In most years, at least, the talent gap between the MLB team and the NPB team would be considerable. The reason is simple: The best players in the world are drawn to the U.S. major leagues by the money, notoriety and competitive tradition here.
Take last year, for example: The Yankees had a roster of international stars, including a Japanese designated hitter (and World Series MVP), Panamanian closer, Puerto Rican catcher, Dominican second baseman and Dominican-American superstar slugger at third base.
The Yomiuri Giants won the Japan Series. One of the most notable players in their history, Hideki Matsui, would have played against them in a hypothetical Global World Series.
The notion of Matsui facing the Giants in an über-championship series “would have been a huge media event in Japan,” according to Patrick Newman of NPBtracker.com, an English-language website that covers Japanese baseball.
Would the Giants have had a chance to beat the Yankees? I polled a number of people on that question, and a clear majority answered no. The ’09 Yankees were just too good.
“This isn’t Ichiro and company -- with their best playing the best players here,” said an international scout of one major league club. “This is a team scenario. And the average player over there doesn’t make it to the major leagues.”
But some believe that, in certain instances, the NPB team would have a realistic chance of beating the MLB club. Newman mentioned that the pitching staff of the 2003 Fukuoka Daiei Hawks would have made them “an interesting matchup” for the World Series champion Marlins that year.
And Bobby Valentine famously boasted that his 2005 Chiba Lotte Marines could have competed with the Chicago White Sox.
“Based on what I have seen, the MLB teams have more depth in talent,” said Tom Moore, director of international operations for the Detroit Tigers. “However, as seen in the World Baseball Classic, there are differences in the way the game is played among the two countries. Those differences would give a window of opportunity for the Japanese teams to potentially make up for the lack of talent depth.”
Think about the truisms we hear in October: It’s hard to predict what happens in a short series, and it all comes down to pitching. Last year, the Yankees demonstrated anew the meaning of dominant pitching in postseason play.
So what if Japanese pitching sensation Yu Darvish were to beat the U.S. team twice in a five-game series? One bad outing by the U.S. starter in another game, and you could witness a stunning upset.
Robert Whiting, an author and expert on Japanese baseball, pointed out that Japanese pitchers aren’t able to come to the U.S. major leagues until later in their careers -- at which point they may be worn out or past their primes. So, American fans don’t often see the best pitching Japan has to offer.
Still, Whiting believes MLB teams are more talented, top to bottom, than their counterparts in Japan.

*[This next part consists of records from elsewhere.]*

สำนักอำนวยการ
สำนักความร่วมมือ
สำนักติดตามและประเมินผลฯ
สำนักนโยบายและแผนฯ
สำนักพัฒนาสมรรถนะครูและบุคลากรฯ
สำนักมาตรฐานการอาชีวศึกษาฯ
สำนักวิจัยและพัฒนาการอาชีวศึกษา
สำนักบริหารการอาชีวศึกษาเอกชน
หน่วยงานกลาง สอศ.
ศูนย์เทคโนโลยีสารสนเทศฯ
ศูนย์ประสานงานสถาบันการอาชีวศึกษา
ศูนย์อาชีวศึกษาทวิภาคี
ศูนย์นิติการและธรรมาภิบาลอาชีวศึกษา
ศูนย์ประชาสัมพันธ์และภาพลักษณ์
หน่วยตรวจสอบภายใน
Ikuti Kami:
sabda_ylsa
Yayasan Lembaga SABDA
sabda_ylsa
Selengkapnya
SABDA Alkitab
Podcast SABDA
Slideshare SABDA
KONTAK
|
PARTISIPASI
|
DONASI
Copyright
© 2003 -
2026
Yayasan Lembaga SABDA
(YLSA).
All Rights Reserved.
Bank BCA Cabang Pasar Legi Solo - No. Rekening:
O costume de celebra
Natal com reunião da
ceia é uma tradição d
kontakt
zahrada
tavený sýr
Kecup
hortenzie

“Japanese teams always have good pitching, and they are probably better at fundamentals like bunting and the hit and run, but there is a size and strength gap,” Whiting said. “There is just not enough depth. Less than half -- one-third -- of the players in NPB could play in MLB, and most of those would be sitting on the bench.”

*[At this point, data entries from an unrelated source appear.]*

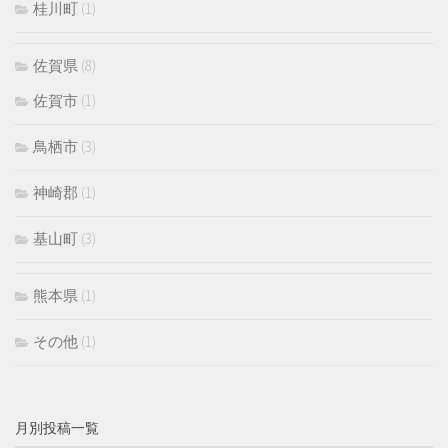
桂川町
(1)
佐賀県
(8)
佐賀市
(1)
鳥栖市
(3)
神崎郡
(1)
基山町
(3)
熊本県
(1)
その他
(1)
月別投稿一覧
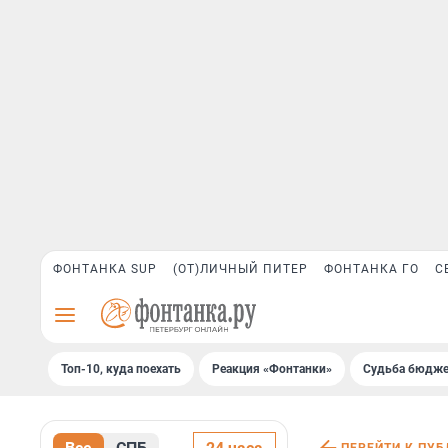
ФОНТАНКА SUP
(ОТ)ЛИЧНЫЙ ПИТЕР
ФОНТАНКА ГО
С
Топ-10, куда поехать
Реакция «Фонтанки»
Судьба бюдже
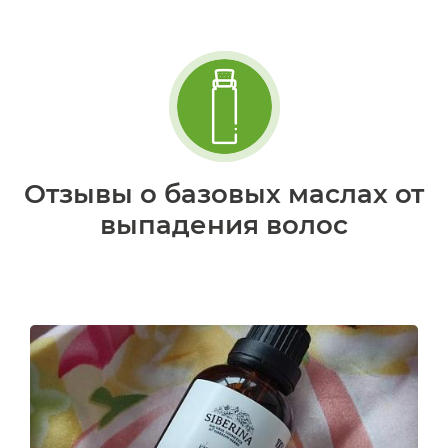
Отзывы о базовых маслах от
выпадения волос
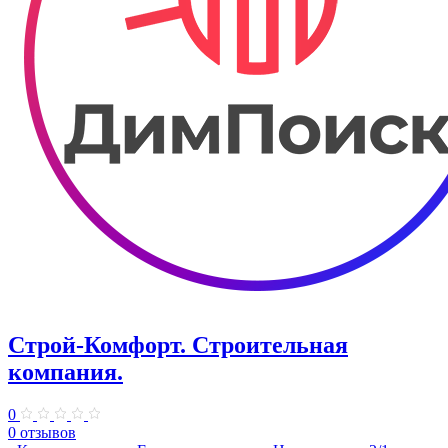
Строй-Комфорт. ​Строительная
компания.
0
0 отзывов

Perhaps baseball could borrow from the NHL, which in 2008 and 2009 sent teams to Europe for preseason exhibitions against the winner of the Champions Hockey League. MLB teams have traveled to Japan several times already; an annual spring event against the reigning NPB champion would add significance.

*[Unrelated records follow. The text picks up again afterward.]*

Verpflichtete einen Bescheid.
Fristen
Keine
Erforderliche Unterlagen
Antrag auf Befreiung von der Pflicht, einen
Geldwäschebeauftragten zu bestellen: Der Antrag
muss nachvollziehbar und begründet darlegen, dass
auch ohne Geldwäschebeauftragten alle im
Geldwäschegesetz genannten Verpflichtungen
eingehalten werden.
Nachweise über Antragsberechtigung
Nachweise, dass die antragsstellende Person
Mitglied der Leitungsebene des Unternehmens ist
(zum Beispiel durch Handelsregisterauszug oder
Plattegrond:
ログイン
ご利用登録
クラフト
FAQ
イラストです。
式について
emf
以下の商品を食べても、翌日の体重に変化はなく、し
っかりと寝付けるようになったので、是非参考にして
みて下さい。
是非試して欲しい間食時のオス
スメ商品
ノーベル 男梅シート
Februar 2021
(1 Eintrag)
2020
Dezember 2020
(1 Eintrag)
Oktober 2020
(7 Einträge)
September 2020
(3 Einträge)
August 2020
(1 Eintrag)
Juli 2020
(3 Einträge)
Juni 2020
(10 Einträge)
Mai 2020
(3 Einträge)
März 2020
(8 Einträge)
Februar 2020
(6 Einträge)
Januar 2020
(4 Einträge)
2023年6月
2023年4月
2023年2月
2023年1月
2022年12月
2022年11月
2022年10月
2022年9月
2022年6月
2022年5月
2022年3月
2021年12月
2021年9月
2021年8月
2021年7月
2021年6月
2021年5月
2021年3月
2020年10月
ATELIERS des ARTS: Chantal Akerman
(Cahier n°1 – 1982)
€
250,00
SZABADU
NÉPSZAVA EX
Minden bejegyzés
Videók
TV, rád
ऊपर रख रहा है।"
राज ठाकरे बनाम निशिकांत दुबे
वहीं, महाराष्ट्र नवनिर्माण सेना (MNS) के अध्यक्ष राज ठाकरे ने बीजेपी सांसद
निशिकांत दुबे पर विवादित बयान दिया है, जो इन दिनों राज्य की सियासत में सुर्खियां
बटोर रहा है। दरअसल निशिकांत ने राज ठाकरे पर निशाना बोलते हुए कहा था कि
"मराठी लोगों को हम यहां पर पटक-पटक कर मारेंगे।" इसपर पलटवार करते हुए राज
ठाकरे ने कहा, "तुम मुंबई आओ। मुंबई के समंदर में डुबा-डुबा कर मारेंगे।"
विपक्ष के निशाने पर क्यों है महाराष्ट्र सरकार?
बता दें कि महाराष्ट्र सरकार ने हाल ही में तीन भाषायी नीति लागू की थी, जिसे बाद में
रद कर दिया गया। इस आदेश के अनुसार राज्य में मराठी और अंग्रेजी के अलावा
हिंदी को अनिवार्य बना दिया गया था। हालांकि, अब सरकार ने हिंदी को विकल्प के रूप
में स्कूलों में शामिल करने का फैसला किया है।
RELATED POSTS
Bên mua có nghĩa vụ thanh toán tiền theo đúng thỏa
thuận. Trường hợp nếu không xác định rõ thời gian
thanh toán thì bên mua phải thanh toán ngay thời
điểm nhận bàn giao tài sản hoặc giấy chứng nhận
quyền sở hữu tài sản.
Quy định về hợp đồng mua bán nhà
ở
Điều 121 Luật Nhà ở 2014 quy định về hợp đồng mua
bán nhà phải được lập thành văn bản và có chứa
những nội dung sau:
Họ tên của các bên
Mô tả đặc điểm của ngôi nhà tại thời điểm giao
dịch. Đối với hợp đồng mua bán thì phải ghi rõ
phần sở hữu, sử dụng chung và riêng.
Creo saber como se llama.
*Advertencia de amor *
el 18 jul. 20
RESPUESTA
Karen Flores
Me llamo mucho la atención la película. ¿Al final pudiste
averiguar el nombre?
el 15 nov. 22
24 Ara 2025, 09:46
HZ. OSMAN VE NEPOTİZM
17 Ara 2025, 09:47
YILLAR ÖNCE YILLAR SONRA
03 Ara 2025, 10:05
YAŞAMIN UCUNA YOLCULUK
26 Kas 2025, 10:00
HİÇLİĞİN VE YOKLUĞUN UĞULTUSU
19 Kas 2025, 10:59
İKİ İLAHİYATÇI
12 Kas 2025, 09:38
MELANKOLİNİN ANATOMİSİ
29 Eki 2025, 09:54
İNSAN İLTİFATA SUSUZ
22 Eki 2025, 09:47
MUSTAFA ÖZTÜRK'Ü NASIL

I also like the suggestion put forth by Masa Niwa, a longtime baseball writer based in Seattle: The MLB could expand the postseason and give a spot to the NPB champion. That way, the Japanese club would need to go through the same steps as the U.S. teams.
Such a move would cause “instant excitement for Japanese baseball fans,” Niwa said. I suspect it would also draw the attention of many Americans who might not have tuned in during the World Baseball Classic.
Niwa identified one thing that would make it easier for NPB to state its case: “Keep winning the WBC.” He’s right, of course. Nothing attracts money and eyeballs quite like a score-settling international grudge match.